My first chance to report on a completely unseen Times puzzle since the championship, and I have to record …

Solving time: 26:43

… which means that I found this very tough indeed, especially the SW. But there’s no really difficult vocabulary or clues that seem unfair – just lots of very good disguise. A definite win for the setter. I’ll let you try to find the clue of the day – there are nearly 30 candidates, and I stopped bothering to put “clever combination of wordplay and surface” as it happens so often. If there’s any other contender for puzzle of the week, we’re in for some treats.

1 C(L)AMPER – a witty starter
5 W.I.=Jerusalem singers,RETAP=pater rev. A clever indication for the W.I. (Women’s Insititute for foreign solvers – I suspect wikipedia has something on them, but what you need to know here is that Jerusalem (“And did those feet, in ancient time, …”) is their song). I got this eventually from a combination of checking letters and a mistaken hope for pa rev. at the end.
9 M,ISJUDGED = (DJ guides)* – very good work this one, with novel but apposite anag indicator and definition.
10 V.I.P.-ER
11 NEOCLASSICISM – AS in (some clinics)*
17 DI(g)S,MAY – this one I didn’t understand until I’d finished the puzzle and written the rest of this. As DISMAL could just about be ‘having no good’, and ‘shock’ could be disman as well as dismay, I wondered whether I’d slipped up. Having part of the wordplay and the def (could = MAY, and shock = dismay) turned out to be enough. It was digs = accommodation that I’d missed.
19 M(IS SOUR)I – MI = Michigan – the abbrev’s for the 8 “M” US states are devils to remember, as dorsetjimbo found yesterday. Of the following, I managed 5 or 6: MA Massachusetts, MD Maryland, ME Maine, MI Michigan, MN Minnesota, MO Missouri, MS Mississippi, MT Montana
22 FIELD HOSPITAL which I thought of early on, but then took ages to understand ‘back-to-front’ and write it in – the front is as in ‘All quiet on the Western Front”.
25 IN=admitted,DIA=aid=charity, rev. – ‘is of Eastern origin’ might be a bit of a stretch for the reversal, but a new clue to India must be tough to find.
26 BRILLIANT – (a)LL in Britain*
28 TEAS=eats*,HOP=bound
1 CO-MO – I guess if the name Lake Maggiore is 13A, it probably is the second biggest
2 bArRiStEr,NIC(k) – another great working together of the cryptic reading and surface
4 REGUL=luger rev.,ATE=took
6 REV(EILLE = Ellie rev.)S – to gun a car is to rev it.
7 T(OP=operation,S)IDE – tide (vb.) is ‘run like the tide’
8 PARA,MNESIA=ma(r)ines*
12 D(AND IF)YING – the key to my eventual cracking of the SW – thought of AND IF, but didn’t see the def., nor dying = last as in the football commentary cliché “the dying seconds”.
14 ROALD DAHL – had = nicked, rev., in dollar*. I don’t know whether nicked here is {nicked = stolen} or {nicked = arrested} but I can imagine that at least one of the two can equate to ‘had’.
18 S(L)ENDER – this should have been much quicker than it was – a case of a tough puzzle making an easy clue hard.
20 UN(c)LE,ASH
21 FORBID – initial letters of “first offence recorded but it doesn’t” – good disguise of what’s often a doddle clue-type, which meant that this was my last clue solved – a mighty kick-self moment.
23 TULSA = (as LUT(on)) rev. – Tulsa is in Oklahoma = OK.

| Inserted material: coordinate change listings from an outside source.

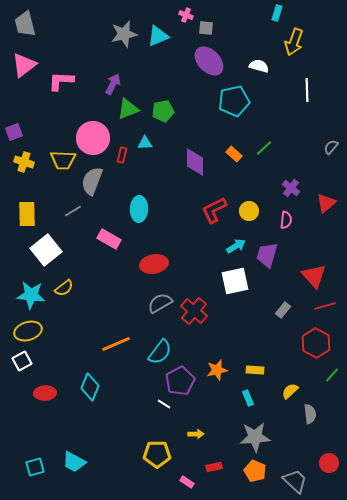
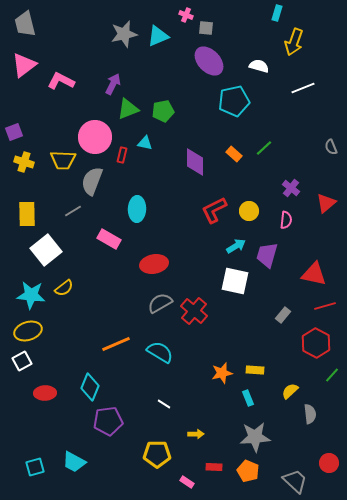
pink L-shape at (61, 81): rotated 24 degrees clockwise
white line at (307, 90): moved 4 px left, 2 px up; rotated 70 degrees clockwise
pink circle at (93, 138): moved 2 px right, 1 px up
cyan triangle at (145, 143): rotated 14 degrees clockwise
gray semicircle at (331, 147): rotated 63 degrees counterclockwise
cyan ellipse at (139, 209): moved 2 px left
red triangle at (314, 276): moved 2 px up; rotated 36 degrees counterclockwise
white square at (235, 281): rotated 24 degrees clockwise
gray rectangle at (283, 310): moved 5 px down
cyan semicircle at (160, 352): rotated 96 degrees counterclockwise
orange star at (217, 370): moved 5 px right, 3 px down
purple pentagon at (180, 381): moved 72 px left, 40 px down; rotated 20 degrees clockwise
red rectangle at (214, 467): rotated 14 degrees clockwise
orange pentagon at (255, 471): moved 7 px left
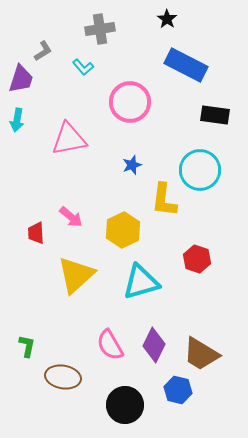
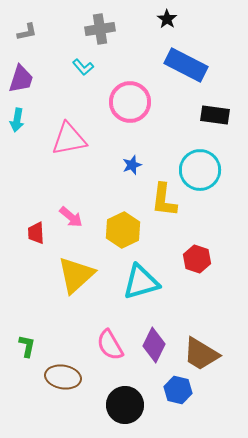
gray L-shape: moved 16 px left, 19 px up; rotated 20 degrees clockwise
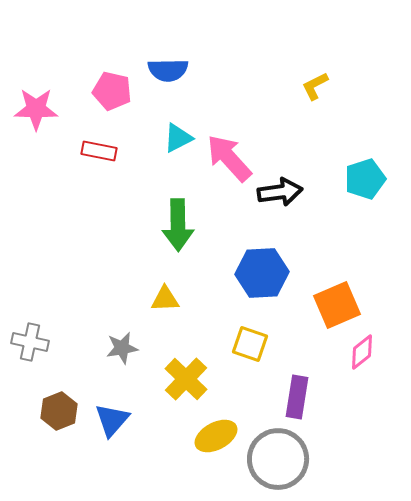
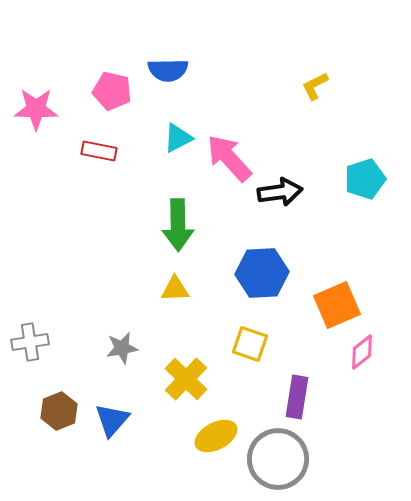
yellow triangle: moved 10 px right, 10 px up
gray cross: rotated 21 degrees counterclockwise
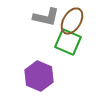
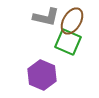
purple hexagon: moved 3 px right, 1 px up
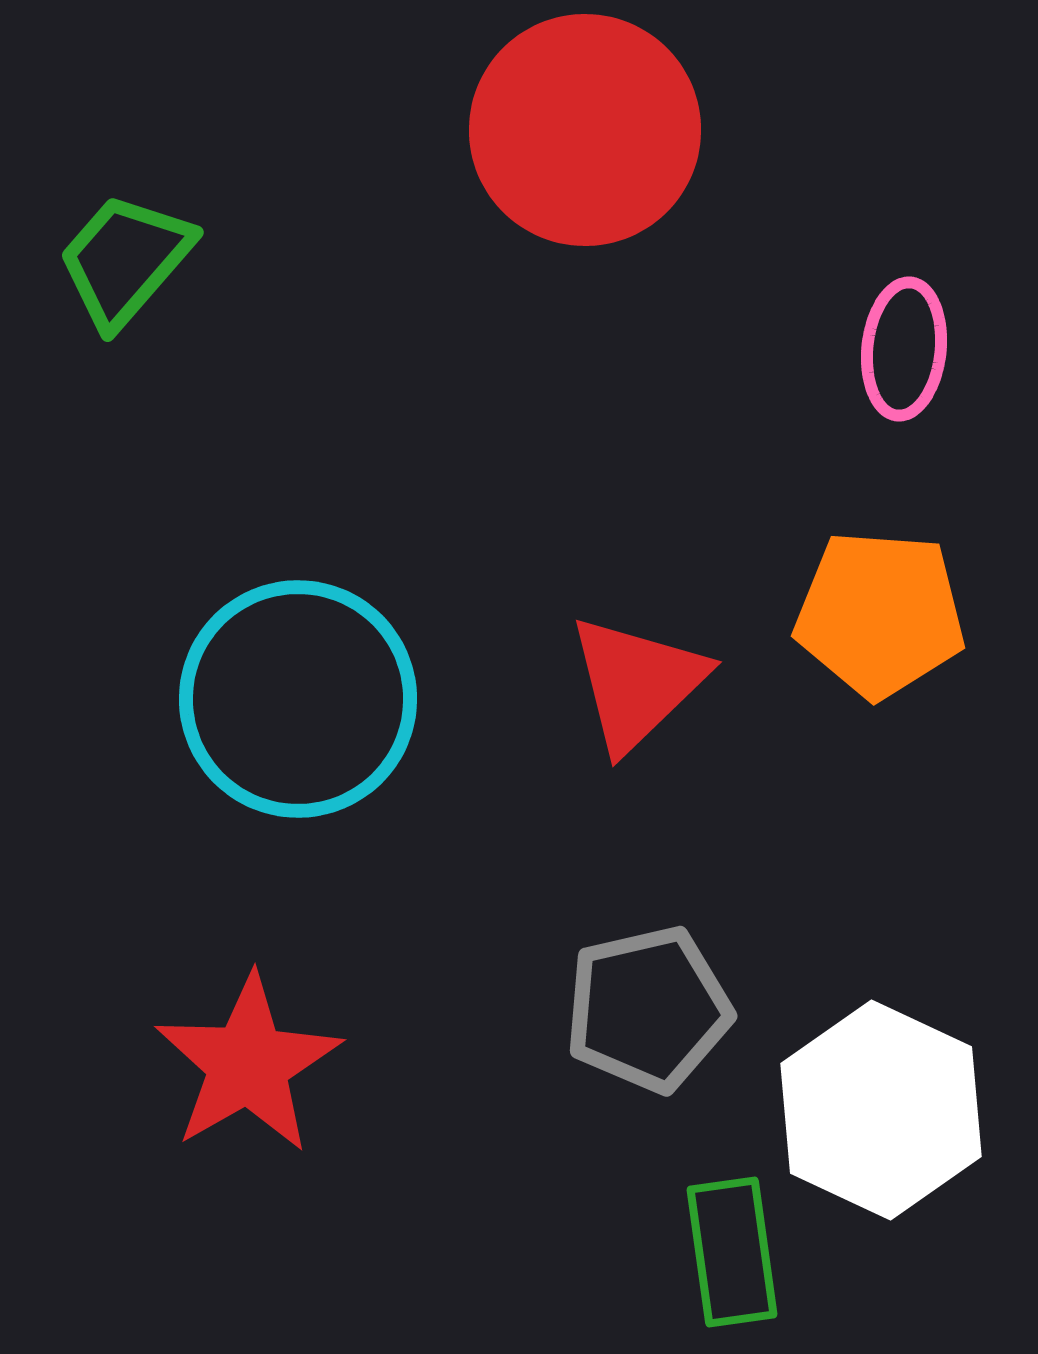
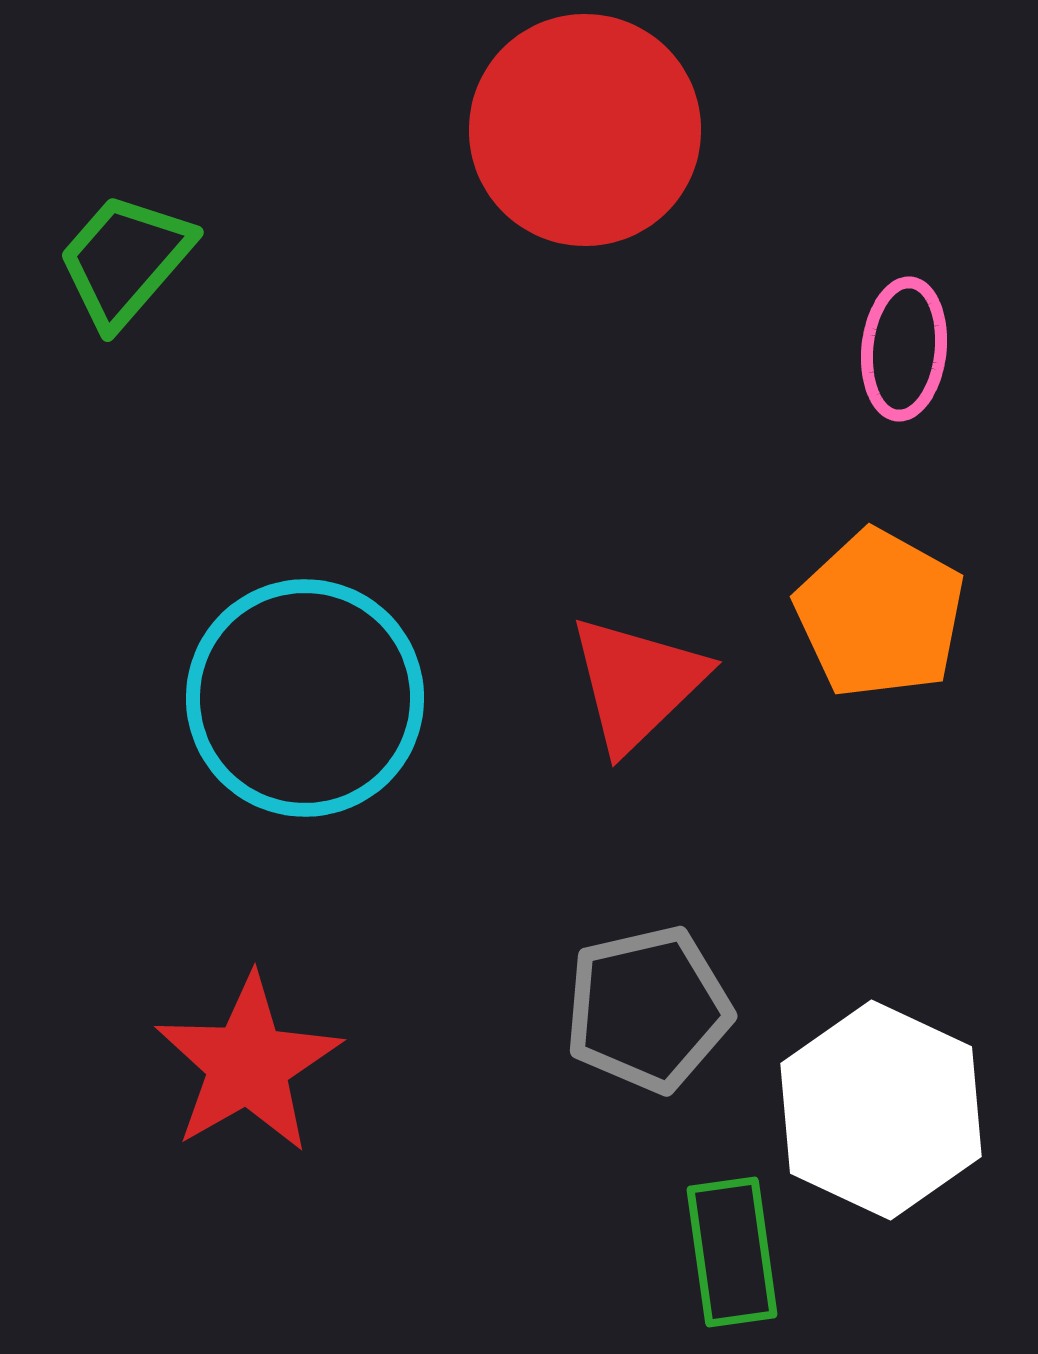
orange pentagon: rotated 25 degrees clockwise
cyan circle: moved 7 px right, 1 px up
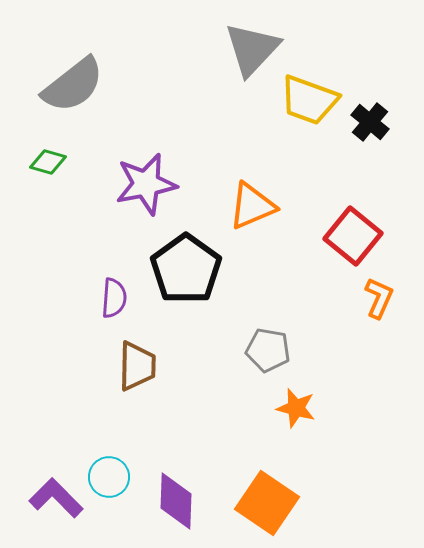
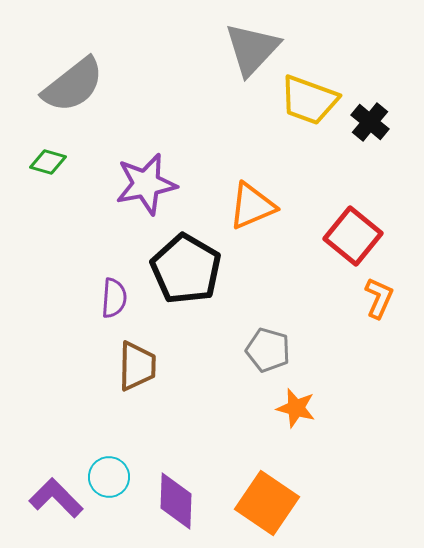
black pentagon: rotated 6 degrees counterclockwise
gray pentagon: rotated 6 degrees clockwise
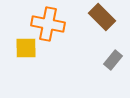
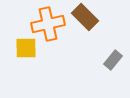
brown rectangle: moved 17 px left
orange cross: rotated 24 degrees counterclockwise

34 comments on “23,764 – I thought I was supposed to be good at this?”

  1. Thanks God I didn’t have to analyse this one as my first attempt. I polished off three-quarters of it in the hour it took me to get to work, but I had several unexplained amongst these. Couldn’t spend any more time on it so I used reference books to polish it off.

    In the end I was left with only one unexplained, 17A, which Peter has now covered.

    It’s the sort of puzzle I enjoy a lot when I have nothing else to do or think about. Unfortunately not my position today.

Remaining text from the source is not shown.